Re: Something on grammar from Dave Raggett on 2021-01-11 (public-cogai@w3.org from January 2021)

From: Dave Raggett <dsr@w3.org>
Date: Mon, 11 Jan 2021 15:50:25 +0000
To: public-cogai <public-cogai@w3.org>
Message-Id: <1663CAF1-AADC-41E0-A1E4-B4DB8A788EAA@w3.org>
Hi Christian,

Many thanks for your feedback. I have moved it here to archive the thread.

Previous work on semantics has largely focused on logic-based approaches, however, that is a poor fit to how people reason, as noted by Philip Johnson-Laird. The chunk representation derives from work by John Anderson on ACT-R, and takes an informal approach to semantics based upon applying production rules to graphs.

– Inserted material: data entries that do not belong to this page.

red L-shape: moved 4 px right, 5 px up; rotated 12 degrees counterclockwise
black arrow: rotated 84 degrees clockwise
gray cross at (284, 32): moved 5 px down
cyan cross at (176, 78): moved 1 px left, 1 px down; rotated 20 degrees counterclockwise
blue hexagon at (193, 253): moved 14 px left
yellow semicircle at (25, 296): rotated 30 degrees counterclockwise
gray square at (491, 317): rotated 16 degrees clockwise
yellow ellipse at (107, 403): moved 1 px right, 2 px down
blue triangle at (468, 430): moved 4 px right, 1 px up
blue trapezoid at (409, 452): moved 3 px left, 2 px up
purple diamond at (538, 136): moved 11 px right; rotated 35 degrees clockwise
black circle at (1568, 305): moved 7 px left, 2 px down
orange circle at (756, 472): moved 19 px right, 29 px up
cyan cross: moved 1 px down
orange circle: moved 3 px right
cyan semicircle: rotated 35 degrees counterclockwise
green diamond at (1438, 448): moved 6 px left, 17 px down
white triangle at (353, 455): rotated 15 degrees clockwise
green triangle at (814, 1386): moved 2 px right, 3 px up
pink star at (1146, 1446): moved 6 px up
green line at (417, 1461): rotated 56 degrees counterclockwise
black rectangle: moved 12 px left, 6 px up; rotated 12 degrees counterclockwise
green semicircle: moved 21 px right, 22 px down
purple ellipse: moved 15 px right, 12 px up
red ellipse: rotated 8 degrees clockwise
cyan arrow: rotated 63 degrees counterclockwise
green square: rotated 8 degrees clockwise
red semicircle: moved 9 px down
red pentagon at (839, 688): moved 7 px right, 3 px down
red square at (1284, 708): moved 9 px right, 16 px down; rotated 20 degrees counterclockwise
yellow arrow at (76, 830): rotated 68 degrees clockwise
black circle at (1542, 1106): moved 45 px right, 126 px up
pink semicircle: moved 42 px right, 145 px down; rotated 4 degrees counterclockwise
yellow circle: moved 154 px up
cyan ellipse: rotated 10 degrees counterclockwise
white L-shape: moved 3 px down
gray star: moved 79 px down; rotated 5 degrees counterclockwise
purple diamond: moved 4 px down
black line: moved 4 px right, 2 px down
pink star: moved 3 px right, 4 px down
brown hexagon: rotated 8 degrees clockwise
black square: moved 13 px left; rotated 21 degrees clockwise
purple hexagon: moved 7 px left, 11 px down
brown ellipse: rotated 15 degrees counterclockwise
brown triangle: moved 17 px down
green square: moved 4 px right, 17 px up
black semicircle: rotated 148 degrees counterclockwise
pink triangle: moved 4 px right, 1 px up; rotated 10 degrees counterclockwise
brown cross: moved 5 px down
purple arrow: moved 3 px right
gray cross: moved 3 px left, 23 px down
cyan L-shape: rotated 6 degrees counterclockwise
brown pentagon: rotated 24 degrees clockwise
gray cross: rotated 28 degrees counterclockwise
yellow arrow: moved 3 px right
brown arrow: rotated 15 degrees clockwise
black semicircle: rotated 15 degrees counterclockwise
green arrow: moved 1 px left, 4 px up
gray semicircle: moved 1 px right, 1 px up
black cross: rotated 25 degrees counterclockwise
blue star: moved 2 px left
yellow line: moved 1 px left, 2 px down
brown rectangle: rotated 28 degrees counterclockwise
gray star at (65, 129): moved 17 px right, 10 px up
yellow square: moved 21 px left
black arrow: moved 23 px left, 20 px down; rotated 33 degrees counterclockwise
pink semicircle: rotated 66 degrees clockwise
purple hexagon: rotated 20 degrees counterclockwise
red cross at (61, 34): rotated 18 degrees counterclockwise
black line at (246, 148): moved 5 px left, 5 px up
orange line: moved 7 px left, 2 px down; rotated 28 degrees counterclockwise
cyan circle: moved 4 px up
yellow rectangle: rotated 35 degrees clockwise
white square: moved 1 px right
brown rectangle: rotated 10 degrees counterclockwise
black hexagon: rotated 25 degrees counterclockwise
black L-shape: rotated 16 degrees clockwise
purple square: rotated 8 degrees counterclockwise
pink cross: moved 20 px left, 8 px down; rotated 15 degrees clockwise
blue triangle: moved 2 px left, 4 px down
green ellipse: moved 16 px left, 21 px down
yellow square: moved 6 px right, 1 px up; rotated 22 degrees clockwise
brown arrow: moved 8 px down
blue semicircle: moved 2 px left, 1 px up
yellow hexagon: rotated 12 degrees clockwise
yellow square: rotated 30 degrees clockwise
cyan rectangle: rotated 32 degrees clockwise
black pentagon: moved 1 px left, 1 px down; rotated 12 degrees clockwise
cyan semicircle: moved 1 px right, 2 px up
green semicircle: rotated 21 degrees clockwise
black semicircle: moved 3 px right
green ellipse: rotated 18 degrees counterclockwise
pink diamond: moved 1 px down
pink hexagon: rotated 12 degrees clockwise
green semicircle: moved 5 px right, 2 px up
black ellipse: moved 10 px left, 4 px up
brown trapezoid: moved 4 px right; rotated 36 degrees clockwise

Chunks makes it relatively easy to create knowledge graphs for specific domain scenarios such as the restaurant demo. The lexicon then has to be developed to match the vocabulary.  I am planning on re-using the restaurant dialogue and its variants to explore the syntax-semantic mapping challenge, along with some additional examples that focus on specific issues for disambiguation.

My investigation last year showed that it is much better to work on end-to-end communication of meaning than on NLU or NLG alone. Shift-reduce parsing proved to be easier to work with than I expected. In the short term, I have hand coded the corresponding rules, but this suggests the idea of a future demo that learns the rules from dialogue examples.

Syntactic and semantic processing need to proceed incrementally and parallel. The parser devolves disambiguation as a means to avoid backtracking. Demonstrating how that works in practice is a key goal for the work in 2021. The basic idea is to launch a number of threads that are executed concurrently to evaluate alternatives and apply the winner to the phrase structure graph. 

The functional constraints on syntax-semantic mappings to support stochastic selection, reversibility and compositionally are good enough to allow me to develop proposals for a rule language given a set of examples to work from. I hope to find a clean syntax, and to then implement a parser and execution engine as I did for chunks rules.

I will also need to work on the means to identify and score alternatives for both NLG and NLU along with keeping track of working memory for each concurrent thread of execution.

Thanks for the note about the missing “dass”. It was indeed present in the original, along with “dat” for the Dutch version. I will update the slides on the web to fix that.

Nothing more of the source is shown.